## WHAT YOU ARE ASKED TO DO
From the entries below, copy every line that holds the word "Odası".

## GIVEN RECORDS
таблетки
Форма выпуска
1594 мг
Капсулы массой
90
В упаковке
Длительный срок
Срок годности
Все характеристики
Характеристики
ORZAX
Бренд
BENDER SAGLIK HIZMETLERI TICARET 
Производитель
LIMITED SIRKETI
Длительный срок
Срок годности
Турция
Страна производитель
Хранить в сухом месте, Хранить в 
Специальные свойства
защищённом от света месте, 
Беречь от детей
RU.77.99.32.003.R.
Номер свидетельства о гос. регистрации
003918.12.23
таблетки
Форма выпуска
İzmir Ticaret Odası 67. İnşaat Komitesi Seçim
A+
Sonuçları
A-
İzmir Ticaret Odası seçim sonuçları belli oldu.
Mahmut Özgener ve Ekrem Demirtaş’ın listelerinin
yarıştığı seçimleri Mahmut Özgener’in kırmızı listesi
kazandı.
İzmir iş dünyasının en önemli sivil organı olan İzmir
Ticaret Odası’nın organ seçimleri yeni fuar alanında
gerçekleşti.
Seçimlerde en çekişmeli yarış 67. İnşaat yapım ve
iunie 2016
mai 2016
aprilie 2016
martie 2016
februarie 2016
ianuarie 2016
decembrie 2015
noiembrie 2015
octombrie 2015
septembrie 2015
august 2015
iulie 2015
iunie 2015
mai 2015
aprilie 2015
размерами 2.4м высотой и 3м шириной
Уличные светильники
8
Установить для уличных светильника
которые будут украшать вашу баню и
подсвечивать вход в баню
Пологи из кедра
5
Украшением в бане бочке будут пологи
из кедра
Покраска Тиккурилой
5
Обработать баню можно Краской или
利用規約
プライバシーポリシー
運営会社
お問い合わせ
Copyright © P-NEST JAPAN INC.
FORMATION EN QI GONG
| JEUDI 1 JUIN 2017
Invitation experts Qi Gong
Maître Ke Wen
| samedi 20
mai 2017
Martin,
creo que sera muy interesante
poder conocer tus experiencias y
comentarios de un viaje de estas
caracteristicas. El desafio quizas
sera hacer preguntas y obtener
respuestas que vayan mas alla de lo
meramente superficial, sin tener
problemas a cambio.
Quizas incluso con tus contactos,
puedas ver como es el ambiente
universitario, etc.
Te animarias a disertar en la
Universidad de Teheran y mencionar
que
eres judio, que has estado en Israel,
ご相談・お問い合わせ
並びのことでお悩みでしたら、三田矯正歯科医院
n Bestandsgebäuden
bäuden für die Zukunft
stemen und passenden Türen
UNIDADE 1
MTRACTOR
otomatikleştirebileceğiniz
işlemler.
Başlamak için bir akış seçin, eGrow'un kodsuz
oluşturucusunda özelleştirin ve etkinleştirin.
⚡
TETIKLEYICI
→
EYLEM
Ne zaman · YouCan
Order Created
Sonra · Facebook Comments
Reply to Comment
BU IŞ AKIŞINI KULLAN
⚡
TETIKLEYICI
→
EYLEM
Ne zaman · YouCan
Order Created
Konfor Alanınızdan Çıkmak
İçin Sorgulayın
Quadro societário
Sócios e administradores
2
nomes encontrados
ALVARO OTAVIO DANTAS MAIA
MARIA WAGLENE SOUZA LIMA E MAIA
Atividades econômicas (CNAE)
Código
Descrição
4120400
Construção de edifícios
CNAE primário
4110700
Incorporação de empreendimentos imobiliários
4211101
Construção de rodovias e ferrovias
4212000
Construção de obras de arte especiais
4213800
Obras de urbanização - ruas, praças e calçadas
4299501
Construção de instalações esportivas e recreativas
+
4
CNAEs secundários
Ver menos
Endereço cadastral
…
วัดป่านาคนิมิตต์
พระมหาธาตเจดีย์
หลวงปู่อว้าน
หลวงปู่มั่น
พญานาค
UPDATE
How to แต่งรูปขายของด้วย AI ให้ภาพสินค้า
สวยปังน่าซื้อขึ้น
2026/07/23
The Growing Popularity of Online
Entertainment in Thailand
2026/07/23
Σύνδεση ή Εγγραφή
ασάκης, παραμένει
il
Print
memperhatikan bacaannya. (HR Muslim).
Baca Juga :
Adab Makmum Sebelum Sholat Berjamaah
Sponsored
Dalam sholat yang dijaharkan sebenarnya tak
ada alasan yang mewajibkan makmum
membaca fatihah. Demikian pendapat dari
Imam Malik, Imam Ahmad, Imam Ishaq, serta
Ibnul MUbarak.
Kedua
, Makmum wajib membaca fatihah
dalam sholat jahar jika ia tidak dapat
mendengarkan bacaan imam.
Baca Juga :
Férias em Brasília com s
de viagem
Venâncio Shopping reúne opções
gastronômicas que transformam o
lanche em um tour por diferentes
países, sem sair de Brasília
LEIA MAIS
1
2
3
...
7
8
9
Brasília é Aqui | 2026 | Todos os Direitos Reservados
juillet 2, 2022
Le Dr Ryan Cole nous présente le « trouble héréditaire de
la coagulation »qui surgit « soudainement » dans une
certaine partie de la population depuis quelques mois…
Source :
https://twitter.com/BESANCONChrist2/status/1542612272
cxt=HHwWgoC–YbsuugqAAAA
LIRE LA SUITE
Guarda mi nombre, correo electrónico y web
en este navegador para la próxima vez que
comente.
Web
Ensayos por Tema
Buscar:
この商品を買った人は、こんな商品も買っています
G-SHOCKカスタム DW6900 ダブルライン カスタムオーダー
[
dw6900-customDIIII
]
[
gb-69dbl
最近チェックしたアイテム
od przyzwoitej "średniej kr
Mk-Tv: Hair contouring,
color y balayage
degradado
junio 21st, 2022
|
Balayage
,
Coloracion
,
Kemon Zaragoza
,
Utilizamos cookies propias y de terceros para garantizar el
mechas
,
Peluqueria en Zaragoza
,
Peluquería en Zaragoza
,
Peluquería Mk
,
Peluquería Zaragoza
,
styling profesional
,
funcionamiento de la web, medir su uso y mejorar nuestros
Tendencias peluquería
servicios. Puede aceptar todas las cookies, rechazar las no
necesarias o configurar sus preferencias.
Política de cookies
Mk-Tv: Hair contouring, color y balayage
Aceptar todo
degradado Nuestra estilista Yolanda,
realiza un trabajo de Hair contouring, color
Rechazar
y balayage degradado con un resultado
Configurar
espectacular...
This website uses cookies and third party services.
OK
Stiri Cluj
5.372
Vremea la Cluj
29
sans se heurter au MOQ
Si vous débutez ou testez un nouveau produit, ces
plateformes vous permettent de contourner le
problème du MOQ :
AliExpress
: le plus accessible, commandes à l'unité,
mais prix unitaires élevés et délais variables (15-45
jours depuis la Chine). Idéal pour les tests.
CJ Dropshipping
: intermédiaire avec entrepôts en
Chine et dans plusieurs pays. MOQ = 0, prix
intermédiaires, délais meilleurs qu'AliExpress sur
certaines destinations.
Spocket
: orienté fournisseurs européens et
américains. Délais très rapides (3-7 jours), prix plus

## SOLUTION FOR THIS EXERCISE
İzmir Ticaret Odası 67. İnşaat Komitesi Seçim
İzmir Ticaret Odası seçim sonuçları belli oldu.
Ticaret Odası’nın organ seçimleri yeni fuar alanında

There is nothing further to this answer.